For the third time in less than a week, a House Republican lawmaker objected to final approval of a $19.1 billion disaster relief plan already passed by the Senate, preventing the measure from going to the President's desk until early next week, as critics said the proposal deserves a formal roll call vote of the full House.

Making the objection from the House floor on Thursday was freshman Rep. John Rose (R-TN), which means the disaster aid for victims of hurricanes, floods, wildfires, and more will come up for a vote in the full House next week.

"I urge the Speaker of the House - who is also not here today - to return to her post, and call Congress back to Washington to do the people's work," said Rose, as he objected to passing the disaster relief measure by unanimous consent.

Lawmakers will be back on Monday, as Democrats say a vote will be held on the disaster aid plan early next week.

The objection again left southern lawmakers aggravated - especially in Georgia - as they try to explain months of delays in getting aid to farmers hit by Hurricane Michael last year.

Earlier this week, Rep. Austin Scott (R-GA) called his fellow Republicans 'clowns' for objecting to the disaster relief.

He again publicly expressed his frustration on Thursday.

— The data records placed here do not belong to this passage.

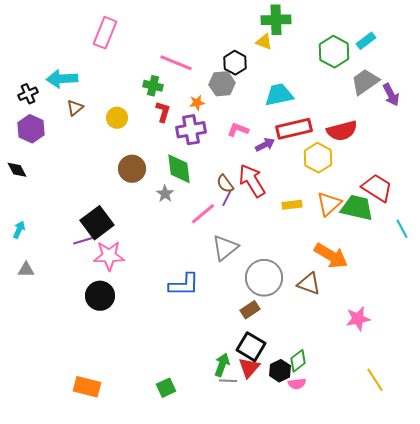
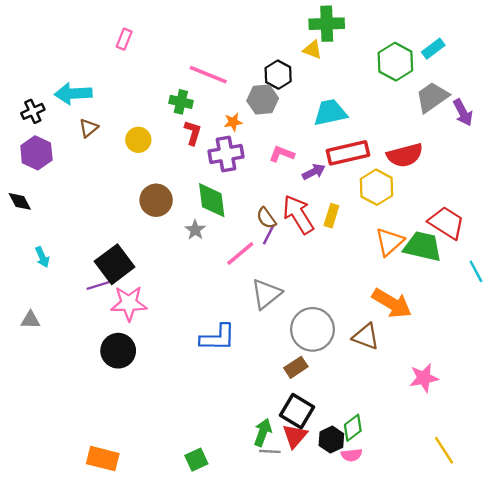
pink rectangle: (105, 33) -> (124, 39), size x0.6
yellow rectangle: (292, 205) -> (331, 216), moved, turned -66
cyan arrow: (19, 230) -> (42, 257), moved, turned 132

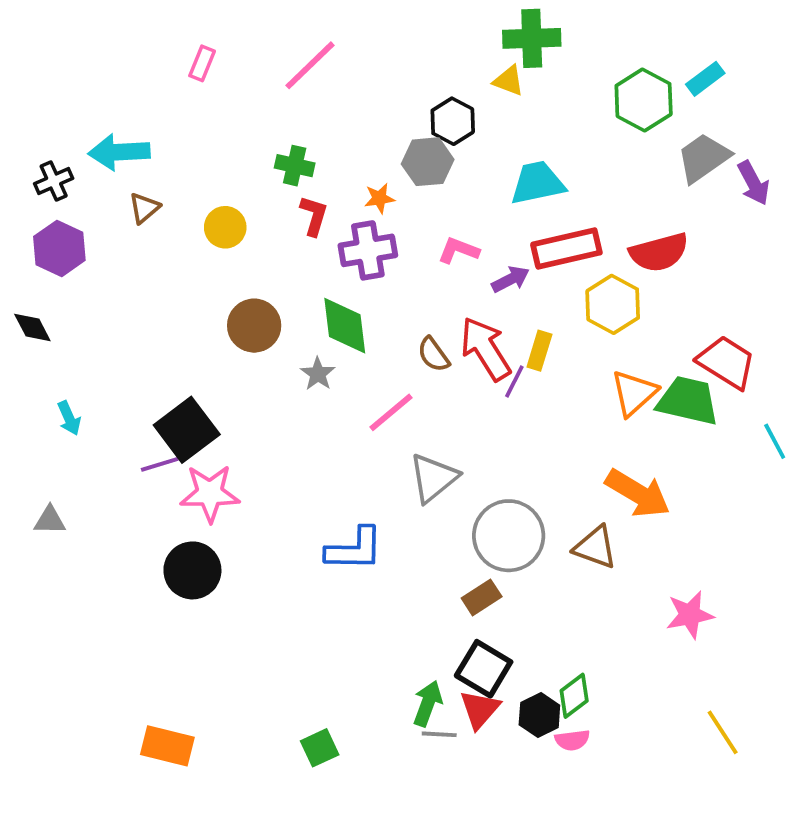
pink line: (208, 75) -> (310, 65), moved, turned -66
purple line: (269, 235) -> (514, 381), moved

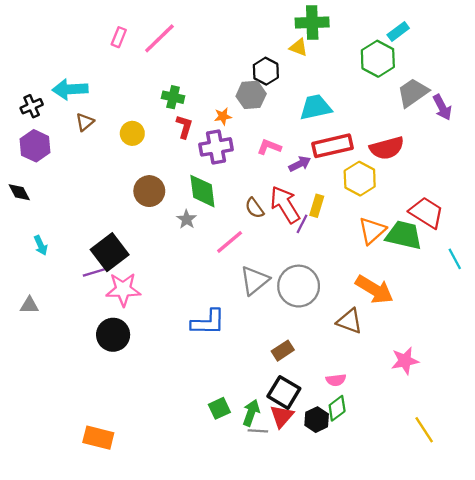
pink line: (310, 65) -> (159, 38), moved
cyan rectangle: (705, 79) -> (398, 32), moved
gray circle: (509, 536) -> (299, 286), moved
pink semicircle: (572, 740) -> (336, 380), moved
green square: (320, 748) -> (219, 408), moved

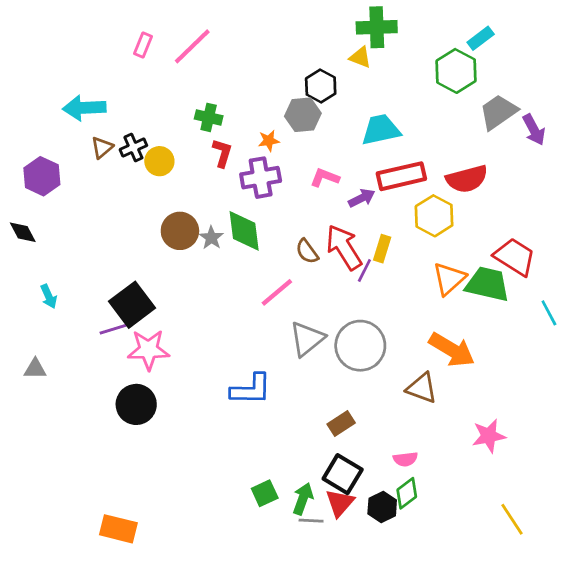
black cross: (32, 106) -> (133, 148), moved
gray star: (187, 219) -> (211, 238), moved

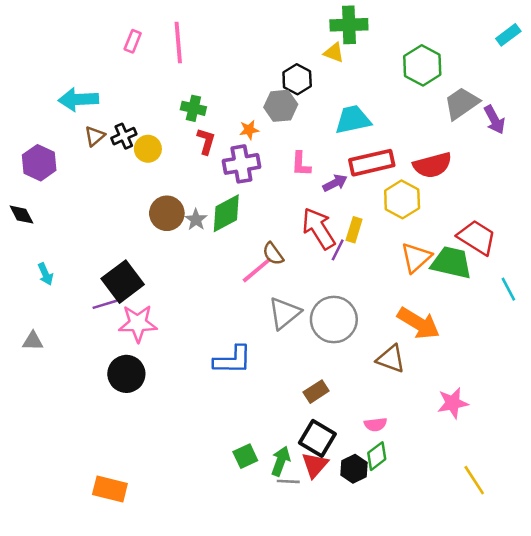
cyan rectangle: (481, 38) -> (508, 35), moved
pink line: (192, 46) -> (178, 43), turned -51
pink L-shape: (325, 178) -> (301, 164), turned -108
green diamond: (244, 231) -> (226, 213), turned 69
brown semicircle: (307, 251) -> (273, 254), moved

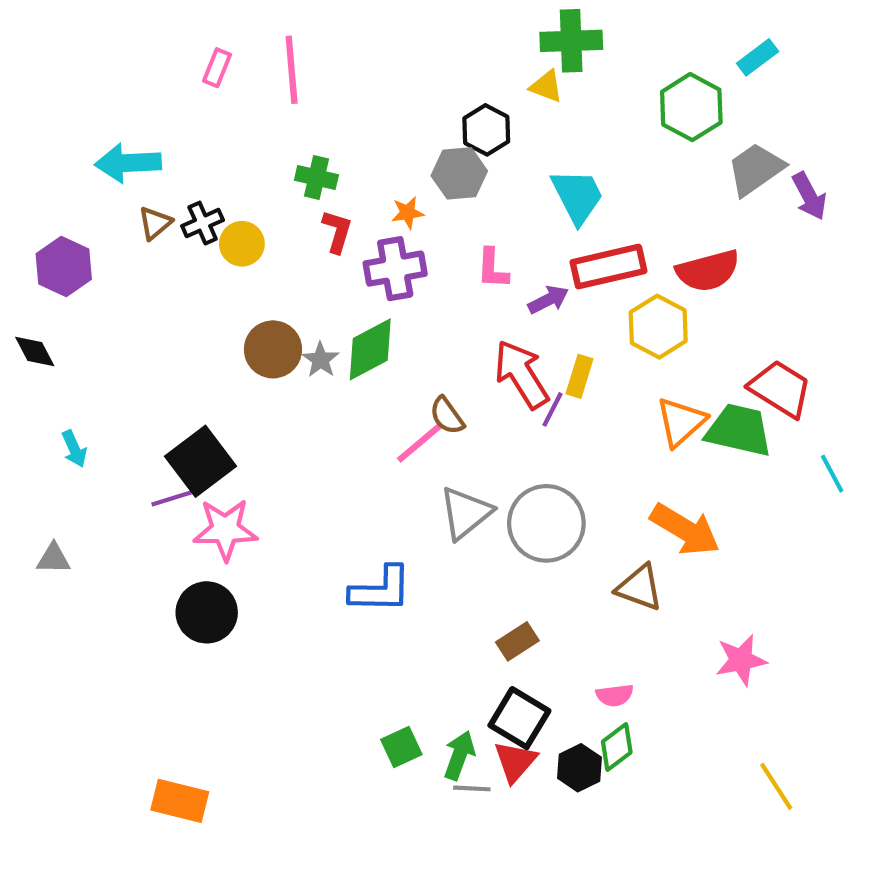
cyan rectangle: (508, 35) -> (758, 57), moved
cyan trapezoid: (353, 120) -> (577, 196), turned 75

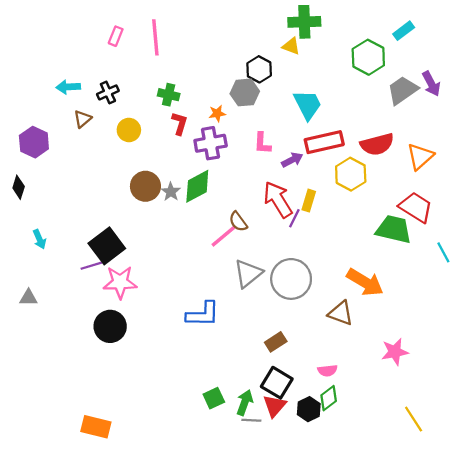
cyan arrow: (128, 163) -> (68, 87), size x0.7
purple arrow: (809, 196) -> (431, 84), moved
black cross: (203, 223) -> (108, 92), moved
black diamond: (35, 351) -> (19, 187), turned 45
orange triangle: (681, 422) -> (420, 156), moved

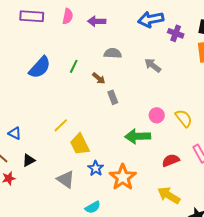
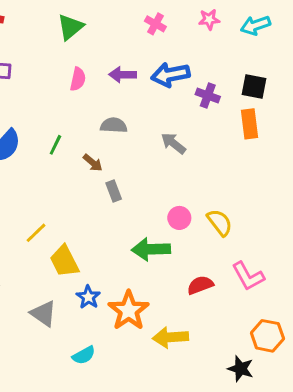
pink semicircle: (68, 16) -> (78, 79), moved
purple arrow: (97, 21) -> (123, 75), moved
yellow arrow: (169, 195) -> (170, 337), moved, turned -35

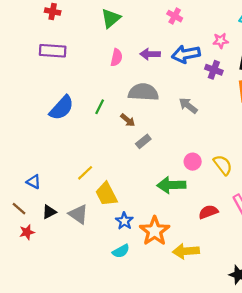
pink star: (209, 19) -> (221, 41), moved
gray semicircle: (114, 125) -> (143, 92), size x1.5
gray rectangle: (114, 191) -> (143, 141), turned 72
gray triangle: (43, 313) -> (78, 214), moved
cyan semicircle: (84, 355) -> (121, 251), moved

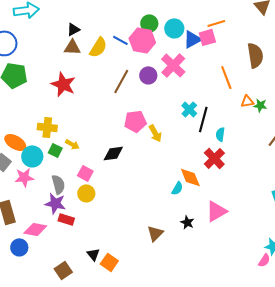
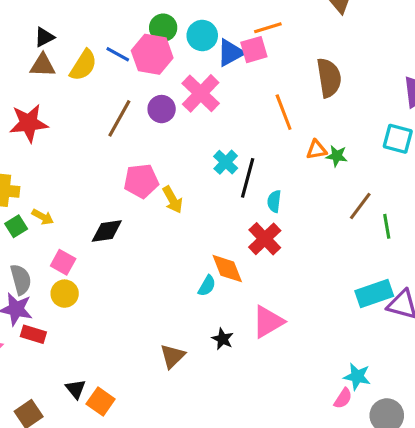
red star: (63, 84) -> (29, 123), turned -30
green square: (55, 150) -> (16, 226), turned 32

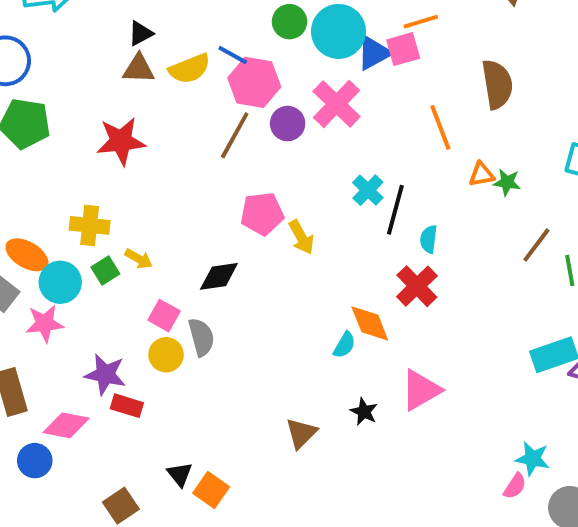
cyan circle: (202, 36) -> (338, 31), size x1.4
pink hexagon: (152, 54) -> (254, 82), moved
yellow semicircle: (83, 65) -> (190, 69), turned 36
gray semicircle: (21, 279) -> (201, 337), moved

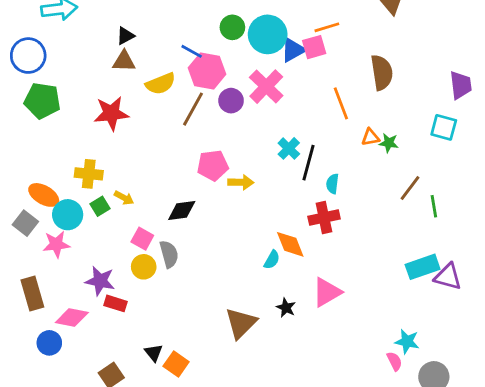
yellow semicircle: (190, 69) -> (161, 84), moved
yellow arrow: (301, 237) -> (241, 182), turned -60
red cross: (417, 286) -> (324, 218), turned 32
brown triangle: (301, 433) -> (241, 323), size x1.4
pink semicircle: (515, 486) -> (394, 361), turned -60

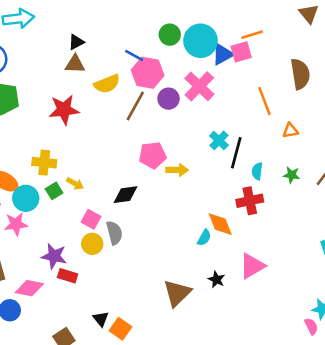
green star: (389, 143) -> (292, 175), moved

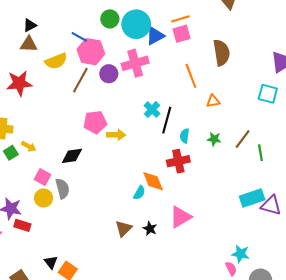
pink square: (241, 52) -> (181, 34), moved
pink cross: (199, 86) -> (135, 63), turned 30
brown triangle: (177, 293) -> (124, 229), moved, size x0.7

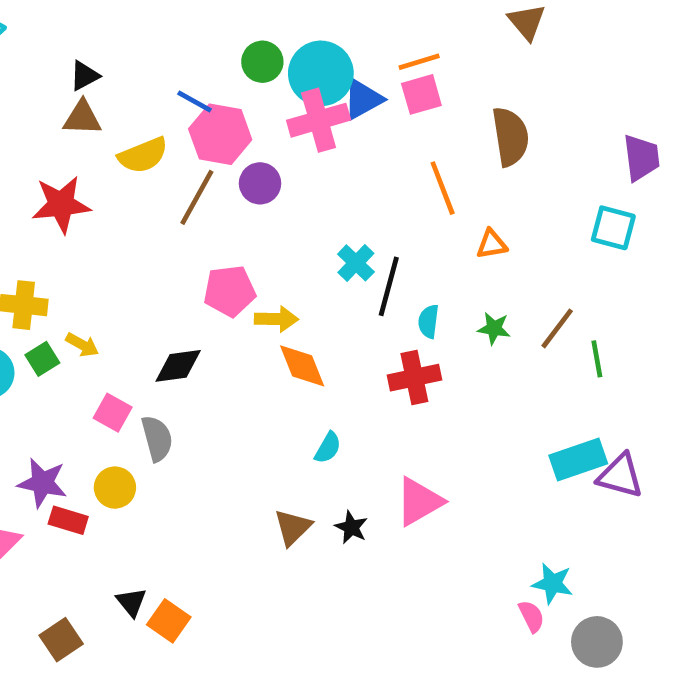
pink cross: (135, 63) -> (319, 120), moved
orange diamond: (153, 181) -> (302, 366), moved
yellow circle: (43, 198) -> (115, 488), moved

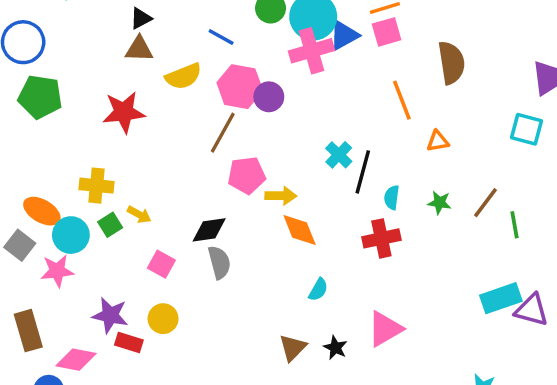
pink hexagon: (220, 134) -> (240, 87), moved
brown line: (197, 197) -> (223, 133), moved
gray semicircle: (157, 438) -> (219, 262), moved

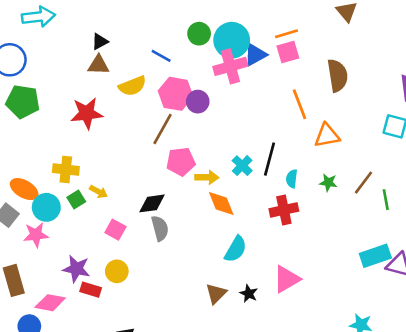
orange triangle: (438, 141) -> (327, 136), size x1.5
cyan cross: (339, 155) -> (242, 166), moved
cyan semicircle: (318, 290) -> (236, 249), size x1.5

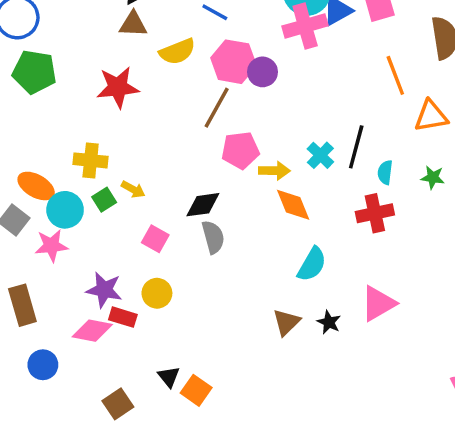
pink diamond: (50, 303) -> (92, 331), moved

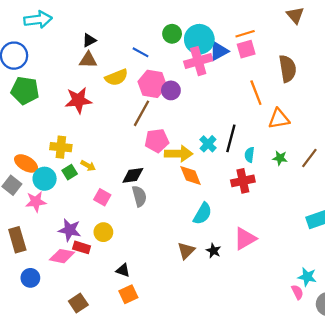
yellow arrow: (274, 171) -> (179, 154), size x1.4
black triangle: (169, 377) -> (123, 270), moved, turned -32
orange square: (196, 390) -> (128, 294), turned 30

Republicans did allow the approval of a Senate bill which extends the life of the National Flood Insurance Program for two weeks; it would have expired on Friday.

A provision in the larger disaster bill extends the NFIP until the end of September, giving lawmakers more time to try to reach a bipartisan deal on ways to reform the flood insurance program, which is billions of dollars in debt.

Democrats again criticized the GOP for blocking approval of the disaster relief.

“This is partisan grandstanding while people continue to suffer,” said Rep. Debbie Wasserman Schultz (D-FL).

“Every day that House Republicans obstruct and delay, more American families are left to suffer,” said House Speaker Nancy Pelosi.  “This sabotage is unconscionable, dangerous and must stop.”